From the listing below, work out how many lines contain "more". Reply with that number only.

── RECORDED INFORMATION

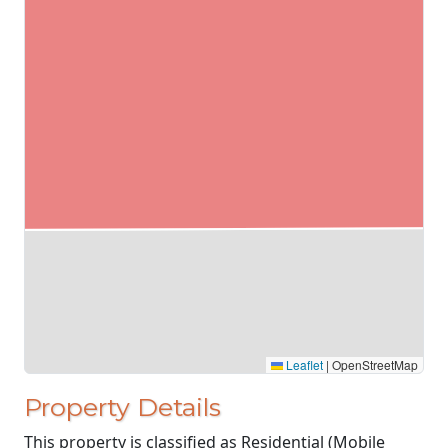
Leaflet
|
OpenStreetMap
Property Details
This property is classified as Residential (Mobile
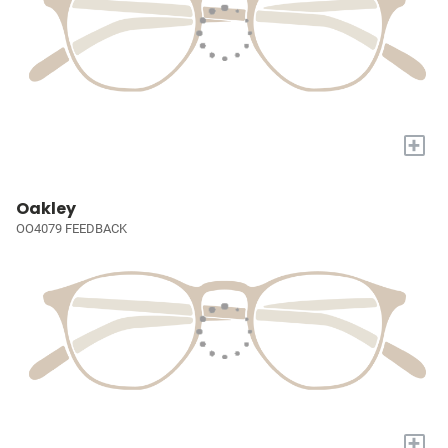
+
Oakley
OO4079 FEEDBACK
+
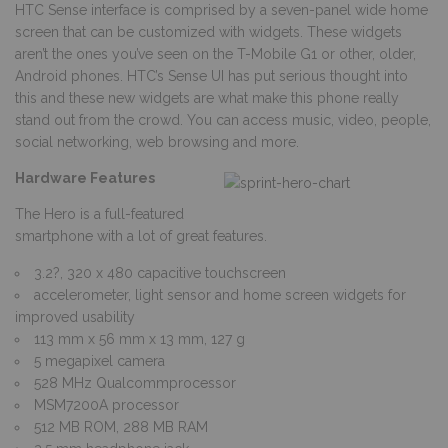
HTC Sense interface is comprised by a seven-panel wide home
screen that can be customized with widgets. These widgets
aren’t the ones you’ve seen on the T-Mobile G1 or other, older,
Android phones. HTC’s Sense UI has put serious thought into
this and these new widgets are what make this phone really
stand out from the crowd. You can access music, video, people,
social networking, web browsing and more.
Hardware Features
The Hero is a full-featured
smartphone with a lot of great features.
3.2?, 320 x 480 capacitive touchscreen
accelerometer, light sensor and home screen widgets for
improved usability
113 mm x 56 mm x 13 mm, 127 g
5 megapixel camera
528 MHz Qualcommprocessor
MSM7200A processor
512 MB ROM, 288 MB RAM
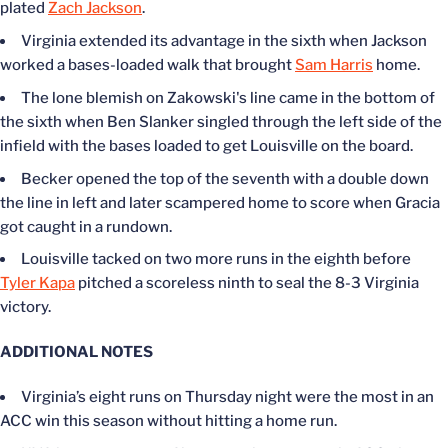
plated
Zach Jackson
.
Virginia extended its advantage in the sixth when Jackson
worked a bases-loaded walk that brought
Sam Harris
home.
The lone blemish on Zakowski's line came in the bottom of
the sixth when Ben Slanker singled through the left side of the
infield with the bases loaded to get Louisville on the board.
Becker opened the top of the seventh with a double down
the line in left and later scampered home to score when Gracia
got caught in a rundown.
Louisville tacked on two more runs in the eighth before
Tyler Kapa
pitched a scoreless ninth to seal the 8-3 Virginia
victory.
ADDITIONAL NOTES
Virginia’s eight runs on Thursday night were the most in an
ACC win this season without hitting a home run.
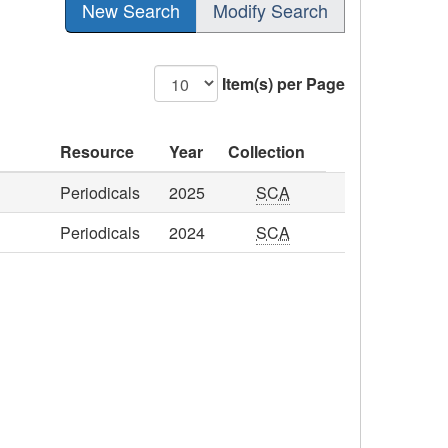
New Search
Modify Search
Item(s) per Page
Resource
Year
Collection
Periodicals
2025
SCA
Periodicals
2024
SCA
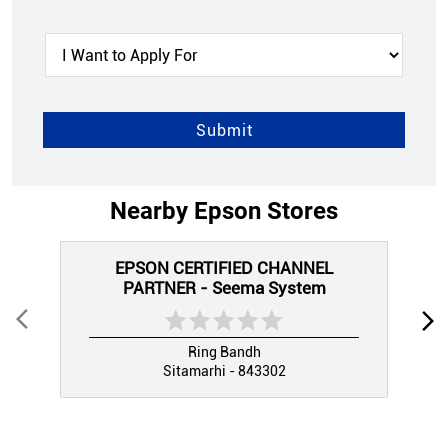
Nearby Epson Stores
EPSON CERTIFIED CHANNEL
PARTNER - Seema System
Ring Bandh
Sitamarhi - 843302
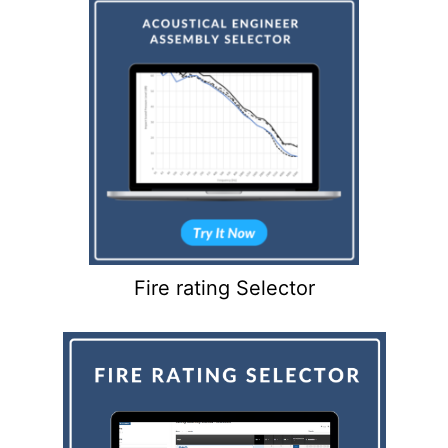
Fire rating Selector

────

> RESPONSE TO THIS EXERCISE
2